Why this matters in an agency
Agency work fails quietly when tasks skip the planning step. A brief turns into implementation without anyone checking prerequisites. A landing page draft goes out without comparing it to the offer. A reporting change ships without confirming the data source. Plan mode matters because it forces the agency to expose assumptions before they become cleanup work. Verification matters because even strong model output still needs a standard that says what "done" means.
Inputs, tools, and prerequisites
Use a live task from the agency rather than an invented example. Good candidates are writing a pricing page, cleaning a CRM workflow, scoping a client dashboard, or preparing a reporting template. You also need a place to record the plan, the verification checks, and any lessons captured after the work is done.
Step-by-step walkthrough
Begin by translating the task into a real objective with constraints. "Improve reporting" is not enough. "Rebuild the weekly client report so account managers can produce it in under thirty minutes while preserving the five metrics leadership actually cares about" is better. Once the objective is specific, ask Claude for a plan that includes dependencies, unknowns, and a proposed sequence of work. Review the plan before execution starts. This is the point where missing context should surface.

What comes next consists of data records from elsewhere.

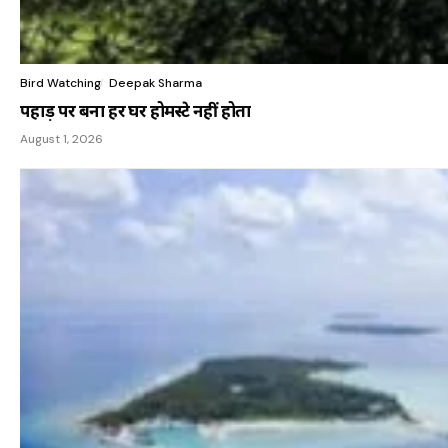
Bird Watching
Deepak Sharma
पहाड़ पर बना हर घर होमस्टे नहीं होता
August 1, 2026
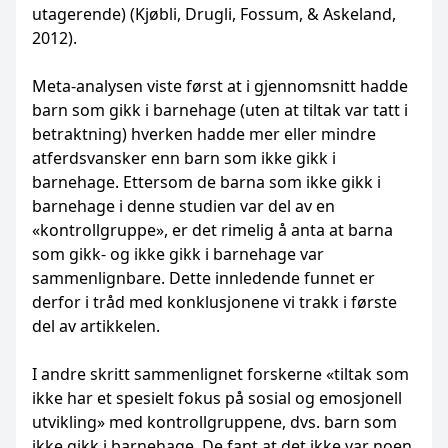
utagerende) (Kjøbli, Drugli, Fossum, & Askeland,
2012).
Meta-analysen viste først at i gjennomsnitt hadde
barn som gikk i barnehage (uten at tiltak var tatt i
betraktning) hverken hadde mer eller mindre
atferdsvansker enn barn som ikke gikk i
barnehage. Ettersom de barna som ikke gikk i
barnehage i denne studien var del av en
«kontrollgruppe», er det rimelig å anta at barna
som gikk- og ikke gikk i barnehage var
sammenlignbare. Dette innledende funnet er
derfor i tråd med konklusjonene vi trakk i første
del av artikkelen.
I andre skritt sammenlignet forskerne «tiltak som
ikke har et spesielt fokus på sosial og emosjonell
utvikling» med kontrollgruppene, dvs. barn som
ikke gikk i barnehage. De fant at det ikke var noen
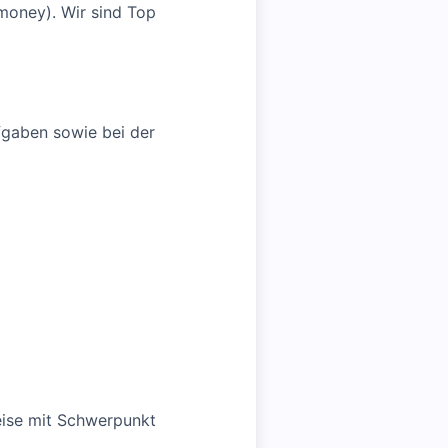
money). Wir sind Top
fgaben sowie bei der
eise mit Schwerpunkt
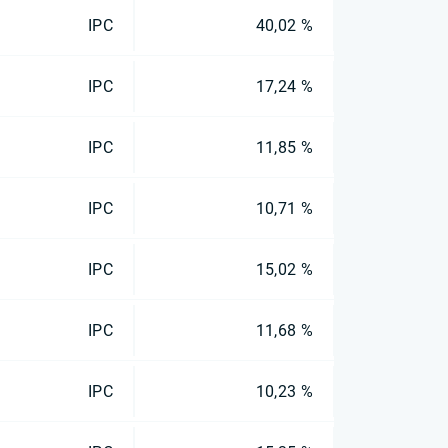
IPC
40,02 %
IPC
17,24 %
IPC
11,85 %
IPC
10,71 %
IPC
15,02 %
IPC
11,68 %
IPC
10,23 %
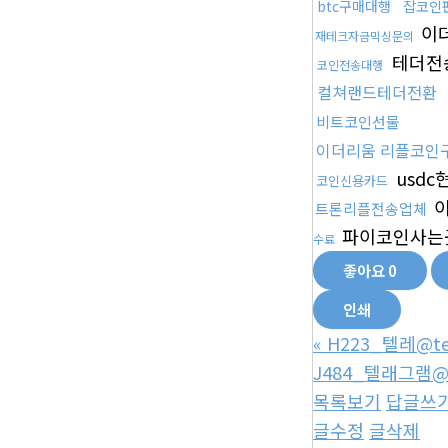
btc구매대행
잡코인
이
재테크자금믹싱문의
테더전
코인전송대행
컬쳐랜드테더전환
비트코인선물
이더리움 리플코인
usdc
코인신용카드
이
트론리플전송업체
파이코인사는
수료
좋아요
0
인쇄
«
H223_텔레@t
J484_텔래그램@
목록보기
답글쓰
글수정
글삭제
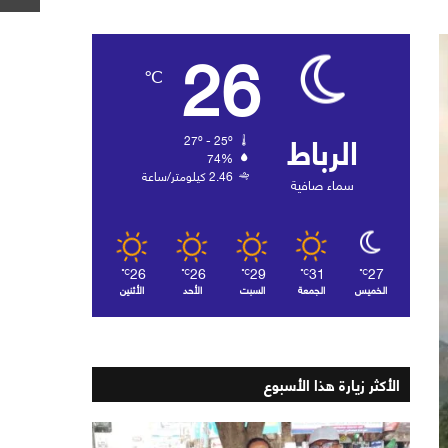
26
℃
الرباط
27º - 25º
74%
2.46 كيلومتر/ساعة
سماء صافية
26
26
29
31
27
℃
℃
℃
℃
℃
الخميس
الجمعة
السبت
الأحد
الأثنين
الأكثر زيارة هذا الأسبوع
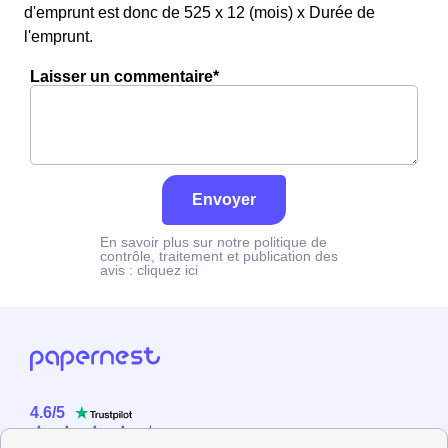
d'emprunt est donc de 525 x 12 (mois) x Durée de
l'emprunt.
Laisser un commentaire*
Envoyer
En savoir plus sur notre politique de
contrôle, traitement et publication des
avis :
cliquez ici
4.6
/
5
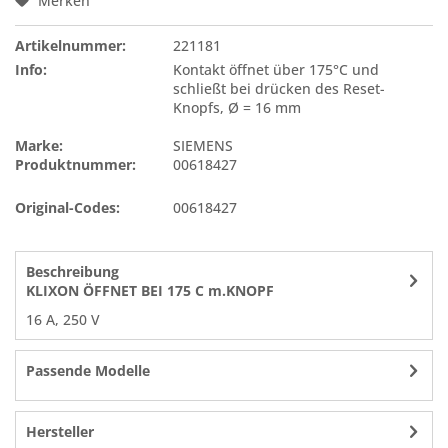
Merken
Artikelnummer:
221181
Info:
Kontakt öffnet über 175°C und
schließt bei drücken des Reset-
Knopfs, Ø = 16 mm
Marke:
SIEMENS
Produktnummer:
00618427
Original-Codes:
00618427
Beschreibung
KLIXON ÖFFNET BEI 175 C m.KNOPF
16 A, 250 V
Passende Modelle
Hersteller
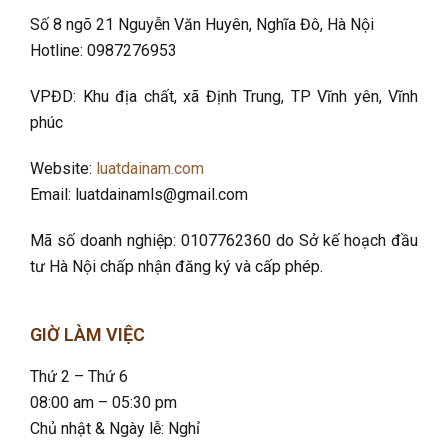
Số 8 ngõ 21 Nguyễn Văn Huyên, Nghĩa Đô
, Hà Nội
Hotline: 0987276953
VPĐD: Khu địa chất, xã Định Trung, TP Vĩnh yên, Vĩnh
phúc
Website:
luatdainam.com
Email: luatdainamls@gmail.com
Mã số doanh nghiệp: 0107762360 do Sở kế hoạch đầu
tư Hà Nội chấp nhận đăng ký và cấp phép.
GIỜ LÀM VIỆC
Thứ 2 – Thứ 6
08:00 am – 05:30 pm
Chủ nhật & Ngày lễ: Nghỉ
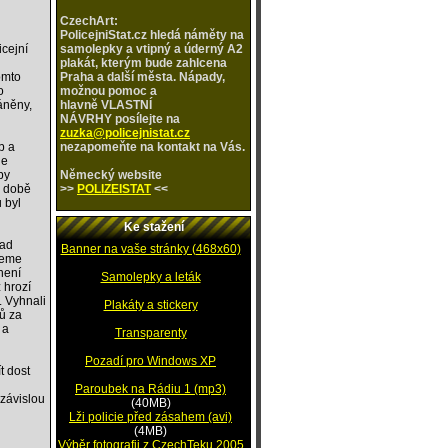
CzechArt:
PolicejniStat.cz hledá náměty na
icejní
samolepky a vtipný a úderný A2
plakát, kterým bude zahlcena
omto
Praha a další města. Nápady,
o
možnou pomoc a
áněny,
hlavně VLASTNÍ
NÁVRHY posílejte na
zuzka@policejnistat.cz
b a
nezapomeňte na kontakt na Vás.
ne
by
Německý
website
v době
>>
POLIZEISTAT
<<
 byl
Ke stažení
nad
Banner na vaše stránky (468x60)
ujeme
není
Samolepky a leták
 hrozí
. Vyhnali
Plakáty a stickery
ců za
 a
Transparenty
Pozadí pro Windows XP
t dost
Paroubek na Rádiu 1 (mp3)
ezávislou
(40MB)
Lži policie před zásahem (avi)
(4MB)
Výběr fotografii z CzechTeku 2005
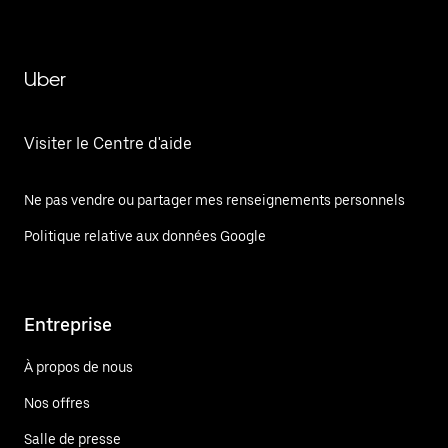
Uber
Visiter le Centre d'aide
Ne pas vendre ou partager mes renseignements personnels
Politique relative aux données Google
Entreprise
À propos de nous
Nos offres
Salle de presse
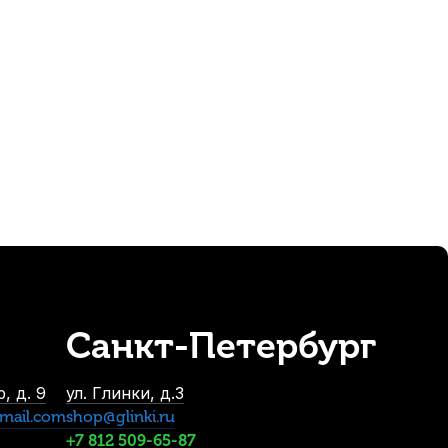
Санкт-Петербург
ино Pianissimo P1213
, д. 9
ул. Глинки, д.3
mail.com
shop@glinki.ru
+7 812 509-65-87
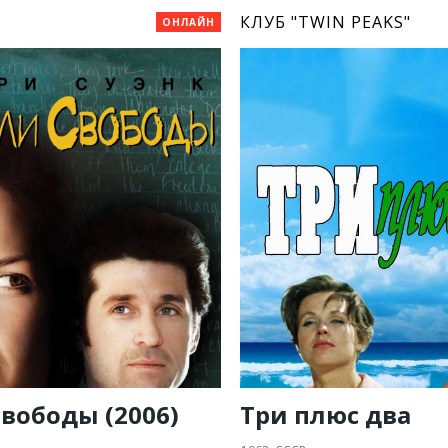
КЛУБ "TWIN PEAKS"
ОНЛАЙН
вободы (2006)
Три плюс два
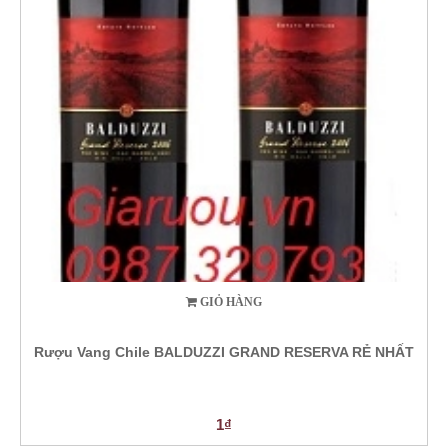
GIỎ HÀNG
Rượu Vang Chile BALDUZZI GRAND RESERVA RẺ NHẤT
1₫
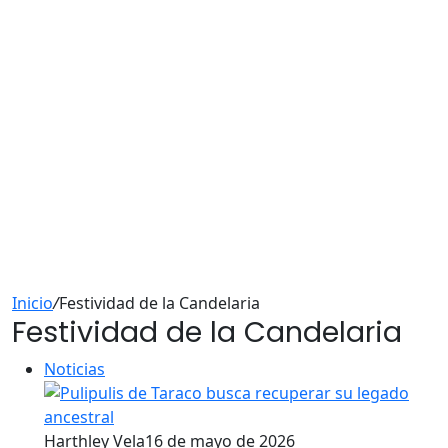
Inicio
/
Festividad de la Candelaria
Festividad de la Candelaria
Noticias
Harthley Vela
16 de mayo de 2026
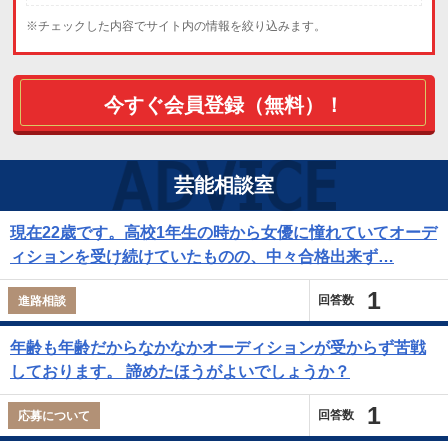
※チェックした内容でサイト内の情報を絞り込みます。
今すぐ会員登録（無料）！
芸能相談室
現在22歳です。高校1年生の時から女優に憧れていてオーデ
ィションを受け続けていたものの、中々合格出来ず…
1
回答数
進路相談
年齢も年齢だからなかなかオーディションが受からず苦戦
しております。 諦めたほうがよいでしょうか？
1
回答数
応募について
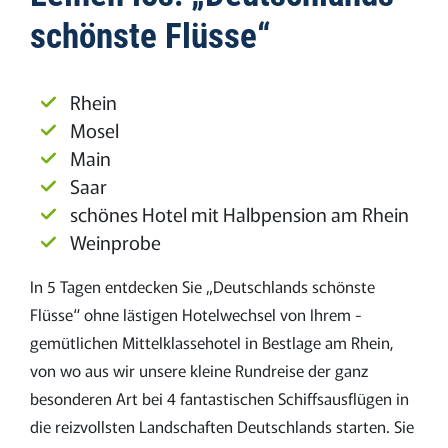
schönste Flüsse“
Rhein
Mosel
Main
Saar
schönes Hotel mit Halbpension am Rhein
Weinprobe
In 5 Tagen entdecken Sie „Deutschlands schönste
Flüsse“ ohne lästigen Hotelwechsel von Ihrem ­
gemütlichen Mittelklassehotel in Bestlage am Rhein,
von wo aus wir unsere kleine Rundreise der ganz
besonderen Art bei 4 fantastischen Schiffsausflügen in
die reizvollsten Landschaften Deutschlands starten. Sie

Now split the work into bounded subtasks. Bounded means the subtask has a narrow write scope, a visible deliverable, and a clear stop condition. For example, "audit the existing report fields" is bounded. "Fix reporting" is not. If you use subagents or separate review passes, assign each a distinct problem. One can gather evidence, one can draft, and one can review. The important point is that no subtask should silently expand into a second project.
Before execution begins, define the verification rules. These should be concrete: does the report still reflect the approved KPIs, does the workflow still pass test data, does the copy match the offer, does the page build successfully, does the SOP reflect the actual implementation. Verification should not be "looks good." It should be a short list of observable checks.
After the work is complete, run the verification pass as a separate step. That can be Claude checking against a checklist, Codex reviewing for gaps, a test suite, or a manual review of the exact conditions that matter. If the verification pass finds drift, route back into the plan rather than patching blindly. Close by logging one or two lessons that would have made the task cleaner next time.
Failure modes and verification checks
The common failure modes are skipping acceptance criteria, creating subtasks that are too broad, or confusing execution output with verified output. Check yourself by asking: can each subtask be completed independently, is the definition of done measurable, and is there a separate review step after implementation. If not, the loop is incomplete.
Implementation checklist
- Choose one live agency task.
- Rewrite it as a specific objective with constraints.
- Break it into bounded subtasks.
- Define verification rules before execution.
- Run a separate review pass after the work is done.
- Capture at least one lesson into your notes.
Immediate next action
Take a current deliverable and force it through the plan-then-verify loop before the day ends. Once you feel the difference, this becomes the default operating pattern.